Marline Johnson is an artist, art therapist, and activist whose work in centered on making the invisible, visible. As a visual artist in sculpture and performance, she uses these mediums to create spaces where she can foster critical community dialogue around the challenging nature of racial and gender inequality by awakening complex issues that many would prefer remain mute. She currently works as the Program Coordinator for A Long Walk Home’s Girl/Friends Young Leaders Institute. Girl/Friends Young Leaders Institute is an art-based program that empowers girls and young women to find their voices, create social action campaigns, and advocate for gender equality and racial justice in their schools, communities, and their larger city of Chicago.
Hood Media, a collective of socially conscious hip-hop artists and activists headed by Celeste Smith & Jasiri X, uses art as a means of raising awareness about social justice matters. During Hood Media’s residency in June 2016, the collective helped community members explore performance, written, and visual art.

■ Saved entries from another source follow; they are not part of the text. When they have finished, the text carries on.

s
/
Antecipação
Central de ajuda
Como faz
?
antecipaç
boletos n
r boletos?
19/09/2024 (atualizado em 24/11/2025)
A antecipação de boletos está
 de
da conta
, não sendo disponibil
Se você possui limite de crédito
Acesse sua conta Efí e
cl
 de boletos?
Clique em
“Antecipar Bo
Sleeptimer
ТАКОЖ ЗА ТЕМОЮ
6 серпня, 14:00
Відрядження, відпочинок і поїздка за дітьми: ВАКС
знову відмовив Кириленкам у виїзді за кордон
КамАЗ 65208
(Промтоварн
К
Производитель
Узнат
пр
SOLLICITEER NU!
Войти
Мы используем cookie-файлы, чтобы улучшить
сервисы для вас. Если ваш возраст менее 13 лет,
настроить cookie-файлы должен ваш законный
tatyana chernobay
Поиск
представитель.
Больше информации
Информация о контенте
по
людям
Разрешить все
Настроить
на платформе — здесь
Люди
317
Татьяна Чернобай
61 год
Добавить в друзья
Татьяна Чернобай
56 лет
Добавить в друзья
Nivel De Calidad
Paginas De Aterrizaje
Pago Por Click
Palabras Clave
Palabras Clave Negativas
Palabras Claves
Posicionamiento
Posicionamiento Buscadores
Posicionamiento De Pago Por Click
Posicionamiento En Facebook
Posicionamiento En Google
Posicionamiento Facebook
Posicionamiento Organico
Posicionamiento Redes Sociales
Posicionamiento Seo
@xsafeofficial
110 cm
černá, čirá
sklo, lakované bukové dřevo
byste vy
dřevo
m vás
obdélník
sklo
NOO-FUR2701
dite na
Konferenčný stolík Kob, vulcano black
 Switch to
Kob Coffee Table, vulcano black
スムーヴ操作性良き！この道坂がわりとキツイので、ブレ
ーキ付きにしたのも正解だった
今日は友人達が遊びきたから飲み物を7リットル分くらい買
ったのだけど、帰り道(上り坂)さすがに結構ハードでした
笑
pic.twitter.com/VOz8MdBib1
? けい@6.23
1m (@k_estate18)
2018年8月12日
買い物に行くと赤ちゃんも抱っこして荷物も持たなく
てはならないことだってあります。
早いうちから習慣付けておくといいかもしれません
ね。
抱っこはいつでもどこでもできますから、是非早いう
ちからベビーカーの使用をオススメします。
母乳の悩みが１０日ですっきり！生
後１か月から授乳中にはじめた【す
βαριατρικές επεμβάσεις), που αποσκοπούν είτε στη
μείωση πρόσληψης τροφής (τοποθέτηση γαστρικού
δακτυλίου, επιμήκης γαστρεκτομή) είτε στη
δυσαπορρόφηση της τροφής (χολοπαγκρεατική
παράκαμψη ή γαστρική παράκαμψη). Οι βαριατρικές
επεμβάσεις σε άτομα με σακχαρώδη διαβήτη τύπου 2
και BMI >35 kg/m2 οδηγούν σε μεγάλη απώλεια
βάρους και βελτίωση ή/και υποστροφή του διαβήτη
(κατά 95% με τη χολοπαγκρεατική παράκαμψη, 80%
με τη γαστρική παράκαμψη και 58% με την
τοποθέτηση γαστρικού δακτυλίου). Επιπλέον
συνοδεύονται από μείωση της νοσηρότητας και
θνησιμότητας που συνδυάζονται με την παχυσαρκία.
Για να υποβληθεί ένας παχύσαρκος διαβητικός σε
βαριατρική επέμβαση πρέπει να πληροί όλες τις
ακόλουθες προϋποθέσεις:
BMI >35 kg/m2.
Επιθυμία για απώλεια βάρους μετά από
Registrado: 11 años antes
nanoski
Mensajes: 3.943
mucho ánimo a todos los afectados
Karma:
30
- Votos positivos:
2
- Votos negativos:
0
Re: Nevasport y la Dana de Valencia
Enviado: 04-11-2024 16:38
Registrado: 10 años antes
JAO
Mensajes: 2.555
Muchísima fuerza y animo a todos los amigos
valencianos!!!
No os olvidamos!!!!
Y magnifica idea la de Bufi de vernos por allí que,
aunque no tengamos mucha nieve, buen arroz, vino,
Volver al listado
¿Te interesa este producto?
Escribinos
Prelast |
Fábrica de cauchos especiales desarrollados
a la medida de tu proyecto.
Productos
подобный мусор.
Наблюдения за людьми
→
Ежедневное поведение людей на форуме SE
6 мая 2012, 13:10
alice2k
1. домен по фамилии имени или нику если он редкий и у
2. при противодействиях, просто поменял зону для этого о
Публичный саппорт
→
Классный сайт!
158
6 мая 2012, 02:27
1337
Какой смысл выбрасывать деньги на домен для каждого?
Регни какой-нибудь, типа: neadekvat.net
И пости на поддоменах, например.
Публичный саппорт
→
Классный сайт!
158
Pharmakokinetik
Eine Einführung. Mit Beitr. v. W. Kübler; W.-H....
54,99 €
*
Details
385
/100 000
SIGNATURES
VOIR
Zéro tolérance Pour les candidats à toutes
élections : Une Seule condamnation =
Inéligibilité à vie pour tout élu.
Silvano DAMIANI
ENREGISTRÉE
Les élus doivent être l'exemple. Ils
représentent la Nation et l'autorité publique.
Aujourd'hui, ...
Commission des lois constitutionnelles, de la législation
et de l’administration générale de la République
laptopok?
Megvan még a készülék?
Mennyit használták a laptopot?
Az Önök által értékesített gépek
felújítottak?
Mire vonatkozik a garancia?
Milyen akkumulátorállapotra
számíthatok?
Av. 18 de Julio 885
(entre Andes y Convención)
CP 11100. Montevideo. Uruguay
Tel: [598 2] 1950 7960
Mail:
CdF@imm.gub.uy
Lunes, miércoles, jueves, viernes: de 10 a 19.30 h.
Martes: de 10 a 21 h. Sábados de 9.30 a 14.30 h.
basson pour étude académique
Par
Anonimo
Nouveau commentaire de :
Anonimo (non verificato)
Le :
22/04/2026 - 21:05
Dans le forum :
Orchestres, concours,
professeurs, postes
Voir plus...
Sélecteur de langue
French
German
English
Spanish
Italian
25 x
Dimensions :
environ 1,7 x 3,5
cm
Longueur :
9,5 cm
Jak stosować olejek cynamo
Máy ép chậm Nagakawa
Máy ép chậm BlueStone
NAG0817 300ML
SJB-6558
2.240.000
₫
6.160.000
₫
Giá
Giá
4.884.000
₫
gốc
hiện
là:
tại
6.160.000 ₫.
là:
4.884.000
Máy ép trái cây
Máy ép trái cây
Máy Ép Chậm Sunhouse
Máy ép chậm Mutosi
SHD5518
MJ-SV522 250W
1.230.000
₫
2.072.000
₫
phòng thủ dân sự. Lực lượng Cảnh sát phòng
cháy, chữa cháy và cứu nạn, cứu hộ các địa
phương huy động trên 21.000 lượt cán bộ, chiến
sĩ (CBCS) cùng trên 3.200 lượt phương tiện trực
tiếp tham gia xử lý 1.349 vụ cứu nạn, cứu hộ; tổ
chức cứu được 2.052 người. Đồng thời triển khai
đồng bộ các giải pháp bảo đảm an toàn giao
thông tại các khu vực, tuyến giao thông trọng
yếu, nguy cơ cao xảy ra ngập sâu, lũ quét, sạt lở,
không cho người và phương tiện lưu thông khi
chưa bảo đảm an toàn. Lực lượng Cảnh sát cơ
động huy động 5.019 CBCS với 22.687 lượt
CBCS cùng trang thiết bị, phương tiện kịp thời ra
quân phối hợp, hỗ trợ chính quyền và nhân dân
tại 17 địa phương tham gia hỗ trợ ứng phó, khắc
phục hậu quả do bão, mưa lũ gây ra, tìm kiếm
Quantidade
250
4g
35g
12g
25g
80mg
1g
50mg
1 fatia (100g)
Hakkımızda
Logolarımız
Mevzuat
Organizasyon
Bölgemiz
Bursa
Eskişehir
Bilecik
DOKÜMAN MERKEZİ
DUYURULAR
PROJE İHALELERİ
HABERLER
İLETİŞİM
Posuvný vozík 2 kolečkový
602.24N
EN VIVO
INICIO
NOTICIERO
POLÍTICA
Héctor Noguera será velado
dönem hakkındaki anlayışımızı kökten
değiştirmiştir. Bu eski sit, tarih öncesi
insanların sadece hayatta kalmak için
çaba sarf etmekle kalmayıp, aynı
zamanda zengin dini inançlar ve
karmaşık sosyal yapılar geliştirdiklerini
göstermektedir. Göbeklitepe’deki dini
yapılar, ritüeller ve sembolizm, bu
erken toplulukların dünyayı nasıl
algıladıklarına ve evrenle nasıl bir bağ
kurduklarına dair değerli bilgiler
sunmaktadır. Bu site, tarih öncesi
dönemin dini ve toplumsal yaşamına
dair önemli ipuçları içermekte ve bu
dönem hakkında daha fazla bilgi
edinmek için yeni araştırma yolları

Mashaun Hendricks of streetwear brand TRAP House Chicago was the artist in residence at Nichols Tower in July 2016. Using his fashion as inspiration, Hendricks worked with participants to design surveys and interview community members about crime, its sources, and prevention strategies.
DJ and Arts Administrator Rae Chardonnay and DJ and curator Sadie Woods (MFA 2016), teamed up with community members to explore sound and design, installations, and event coordination.
Cheryl Pope (BFA 2003, MDes 2010) is the artist-in-residence for fall 2016. Pope focuses on issues of power, inequality, race, gender, and segregation in Chicago, and will collaborate with North Lawndale youth to explore the intersection of poetry and the visual arts.